Stored data
______
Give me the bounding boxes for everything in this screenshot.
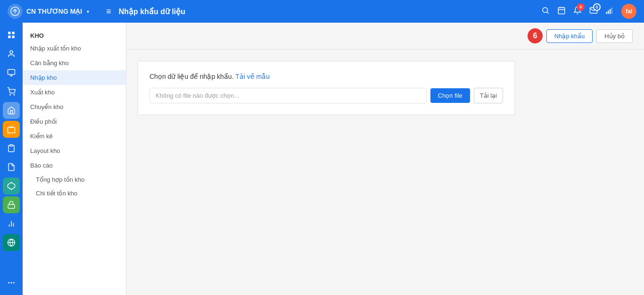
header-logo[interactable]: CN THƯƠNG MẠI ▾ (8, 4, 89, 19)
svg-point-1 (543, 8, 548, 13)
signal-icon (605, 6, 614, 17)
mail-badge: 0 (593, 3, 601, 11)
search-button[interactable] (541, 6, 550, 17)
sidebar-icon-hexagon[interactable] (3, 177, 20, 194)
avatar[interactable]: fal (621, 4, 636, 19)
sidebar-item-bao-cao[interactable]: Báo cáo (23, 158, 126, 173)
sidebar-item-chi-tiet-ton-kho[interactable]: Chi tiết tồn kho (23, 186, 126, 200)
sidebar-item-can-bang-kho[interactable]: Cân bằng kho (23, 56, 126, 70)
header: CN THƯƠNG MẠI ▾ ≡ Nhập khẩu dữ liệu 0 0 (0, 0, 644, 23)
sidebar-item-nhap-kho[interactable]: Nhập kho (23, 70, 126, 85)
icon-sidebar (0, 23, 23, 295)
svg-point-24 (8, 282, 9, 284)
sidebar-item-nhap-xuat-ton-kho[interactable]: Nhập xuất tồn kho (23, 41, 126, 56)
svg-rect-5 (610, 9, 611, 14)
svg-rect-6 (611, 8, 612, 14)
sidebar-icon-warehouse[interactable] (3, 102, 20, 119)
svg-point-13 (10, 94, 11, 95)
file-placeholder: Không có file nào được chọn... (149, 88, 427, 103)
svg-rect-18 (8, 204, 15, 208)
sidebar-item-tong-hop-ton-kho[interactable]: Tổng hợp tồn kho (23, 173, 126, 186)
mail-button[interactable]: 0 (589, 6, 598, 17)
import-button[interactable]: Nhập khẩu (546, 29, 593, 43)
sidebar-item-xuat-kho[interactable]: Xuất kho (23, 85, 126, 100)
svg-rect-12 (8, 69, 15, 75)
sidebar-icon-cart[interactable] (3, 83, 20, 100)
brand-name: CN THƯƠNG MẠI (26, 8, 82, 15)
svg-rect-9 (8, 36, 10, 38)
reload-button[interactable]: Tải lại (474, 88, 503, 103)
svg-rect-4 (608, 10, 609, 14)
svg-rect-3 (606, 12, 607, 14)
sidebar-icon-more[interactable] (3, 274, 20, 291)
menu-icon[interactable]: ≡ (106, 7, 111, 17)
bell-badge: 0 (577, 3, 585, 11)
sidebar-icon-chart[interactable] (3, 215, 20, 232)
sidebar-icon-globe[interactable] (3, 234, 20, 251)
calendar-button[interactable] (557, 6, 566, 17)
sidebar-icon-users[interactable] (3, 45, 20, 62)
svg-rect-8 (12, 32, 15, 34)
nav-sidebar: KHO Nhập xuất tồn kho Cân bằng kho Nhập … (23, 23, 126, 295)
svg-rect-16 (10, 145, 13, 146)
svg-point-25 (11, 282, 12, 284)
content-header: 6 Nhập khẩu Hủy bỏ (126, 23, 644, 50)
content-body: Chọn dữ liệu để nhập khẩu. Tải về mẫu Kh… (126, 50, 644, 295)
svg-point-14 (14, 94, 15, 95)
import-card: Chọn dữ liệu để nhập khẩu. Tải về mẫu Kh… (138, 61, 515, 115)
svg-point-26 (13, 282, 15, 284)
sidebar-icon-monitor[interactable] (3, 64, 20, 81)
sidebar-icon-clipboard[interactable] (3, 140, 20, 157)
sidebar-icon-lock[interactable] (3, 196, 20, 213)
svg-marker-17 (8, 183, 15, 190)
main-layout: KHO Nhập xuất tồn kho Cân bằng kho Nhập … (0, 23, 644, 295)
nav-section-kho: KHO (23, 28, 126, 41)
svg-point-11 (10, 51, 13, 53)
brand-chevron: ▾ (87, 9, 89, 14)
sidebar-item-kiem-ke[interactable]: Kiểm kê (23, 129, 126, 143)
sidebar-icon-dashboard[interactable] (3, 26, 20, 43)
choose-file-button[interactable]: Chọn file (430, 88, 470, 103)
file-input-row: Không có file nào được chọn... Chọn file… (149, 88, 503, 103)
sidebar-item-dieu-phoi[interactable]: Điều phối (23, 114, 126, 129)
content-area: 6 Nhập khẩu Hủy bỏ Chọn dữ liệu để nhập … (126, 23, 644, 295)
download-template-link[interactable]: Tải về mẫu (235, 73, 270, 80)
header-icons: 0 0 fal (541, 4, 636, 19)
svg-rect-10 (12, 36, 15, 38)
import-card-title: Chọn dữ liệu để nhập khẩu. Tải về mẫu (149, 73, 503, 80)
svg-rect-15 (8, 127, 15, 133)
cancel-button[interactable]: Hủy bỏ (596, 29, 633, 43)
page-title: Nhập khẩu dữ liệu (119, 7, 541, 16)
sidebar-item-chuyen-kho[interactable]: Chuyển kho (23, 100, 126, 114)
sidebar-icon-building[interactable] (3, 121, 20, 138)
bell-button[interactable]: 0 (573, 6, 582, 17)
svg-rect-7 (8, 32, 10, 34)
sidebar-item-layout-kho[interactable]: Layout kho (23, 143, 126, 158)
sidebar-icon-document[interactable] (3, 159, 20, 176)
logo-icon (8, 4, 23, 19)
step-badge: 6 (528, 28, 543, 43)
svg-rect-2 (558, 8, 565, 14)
______
From the first line to the last, output the data exactly, without the pictures.

Give me the bounding boxes for everything in this screenshot.
header-logo[interactable]: CN THƯƠNG MẠI ▾ (8, 4, 89, 19)
svg-point-1 (543, 8, 548, 13)
signal-icon (605, 6, 614, 17)
mail-badge: 0 (593, 3, 601, 11)
search-button[interactable] (541, 6, 550, 17)
sidebar-icon-hexagon[interactable] (3, 177, 20, 194)
avatar[interactable]: fal (621, 4, 636, 19)
sidebar-item-bao-cao[interactable]: Báo cáo (23, 158, 126, 173)
sidebar-item-chi-tiet-ton-kho[interactable]: Chi tiết tồn kho (23, 186, 126, 200)
sidebar-item-can-bang-kho[interactable]: Cân bằng kho (23, 56, 126, 70)
header: CN THƯƠNG MẠI ▾ ≡ Nhập khẩu dữ liệu 0 0 (0, 0, 644, 23)
sidebar-item-nhap-kho[interactable]: Nhập kho (23, 70, 126, 85)
icon-sidebar (0, 23, 23, 295)
svg-point-24 (8, 282, 9, 284)
sidebar-item-nhap-xuat-ton-kho[interactable]: Nhập xuất tồn kho (23, 41, 126, 56)
svg-rect-5 (610, 9, 611, 14)
svg-rect-6 (611, 8, 612, 14)
sidebar-icon-warehouse[interactable] (3, 102, 20, 119)
svg-point-13 (10, 94, 11, 95)
file-placeholder: Không có file nào được chọn... (149, 88, 427, 103)
svg-rect-18 (8, 204, 15, 208)
sidebar-item-tong-hop-ton-kho[interactable]: Tổng hợp tồn kho (23, 173, 126, 186)
mail-button[interactable]: 0 (589, 6, 598, 17)
import-button[interactable]: Nhập khẩu (546, 29, 593, 43)
sidebar-item-xuat-kho[interactable]: Xuất kho (23, 85, 126, 100)
svg-rect-12 (8, 69, 15, 75)
sidebar-icon-cart[interactable] (3, 83, 20, 100)
brand-name: CN THƯƠNG MẠI (26, 8, 82, 15)
svg-rect-9 (8, 36, 10, 38)
reload-button[interactable]: Tải lại (474, 88, 503, 103)
svg-rect-4 (608, 10, 609, 14)
svg-rect-3 (606, 12, 607, 14)
sidebar-icon-more[interactable] (3, 274, 20, 291)
menu-icon[interactable]: ≡ (106, 7, 111, 17)
bell-badge: 0 (577, 3, 585, 11)
sidebar-icon-chart[interactable] (3, 215, 20, 232)
sidebar-icon-globe[interactable] (3, 234, 20, 251)
calendar-button[interactable] (557, 6, 566, 17)
sidebar-icon-users[interactable] (3, 45, 20, 62)
svg-rect-8 (12, 32, 15, 34)
nav-sidebar: KHO Nhập xuất tồn kho Cân bằng kho Nhập … (23, 23, 126, 295)
svg-rect-16 (10, 145, 13, 146)
svg-point-25 (11, 282, 12, 284)
content-header: 6 Nhập khẩu Hủy bỏ (126, 23, 644, 50)
content-body: Chọn dữ liệu để nhập khẩu. Tải về mẫu Kh… (126, 50, 644, 295)
svg-point-14 (14, 94, 15, 95)
import-card: Chọn dữ liệu để nhập khẩu. Tải về mẫu Kh… (138, 61, 515, 115)
svg-point-26 (13, 282, 15, 284)
sidebar-icon-monitor[interactable] (3, 64, 20, 81)
sidebar-icon-clipboard[interactable] (3, 140, 20, 157)
sidebar-icon-lock[interactable] (3, 196, 20, 213)
svg-marker-17 (8, 183, 15, 190)
main-layout: KHO Nhập xuất tồn kho Cân bằng kho Nhập … (0, 23, 644, 295)
nav-section-kho: KHO (23, 28, 126, 41)
svg-point-11 (10, 51, 13, 53)
brand-chevron: ▾ (87, 9, 89, 14)
sidebar-item-kiem-ke[interactable]: Kiểm kê (23, 129, 126, 143)
sidebar-icon-dashboard[interactable] (3, 26, 20, 43)
choose-file-button[interactable]: Chọn file (430, 88, 470, 103)
file-input-row: Không có file nào được chọn... Chọn file… (149, 88, 503, 103)
sidebar-item-dieu-phoi[interactable]: Điều phối (23, 114, 126, 129)
content-area: 6 Nhập khẩu Hủy bỏ Chọn dữ liệu để nhập … (126, 23, 644, 295)
download-template-link[interactable]: Tải về mẫu (235, 73, 270, 80)
header-icons: 0 0 fal (541, 4, 636, 19)
svg-rect-10 (12, 36, 15, 38)
import-card-title: Chọn dữ liệu để nhập khẩu. Tải về mẫu (149, 73, 503, 80)
svg-rect-15 (8, 127, 15, 133)
cancel-button[interactable]: Hủy bỏ (596, 29, 633, 43)
page-title: Nhập khẩu dữ liệu (119, 7, 541, 16)
sidebar-item-chuyen-kho[interactable]: Chuyển kho (23, 100, 126, 114)
sidebar-icon-building[interactable] (3, 121, 20, 138)
bell-button[interactable]: 0 (573, 6, 582, 17)
svg-rect-7 (8, 32, 10, 34)
sidebar-item-layout-kho[interactable]: Layout kho (23, 143, 126, 158)
sidebar-icon-document[interactable] (3, 159, 20, 176)
logo-icon (8, 4, 23, 19)
step-badge: 6 (528, 28, 543, 43)
svg-rect-2 (558, 8, 565, 14)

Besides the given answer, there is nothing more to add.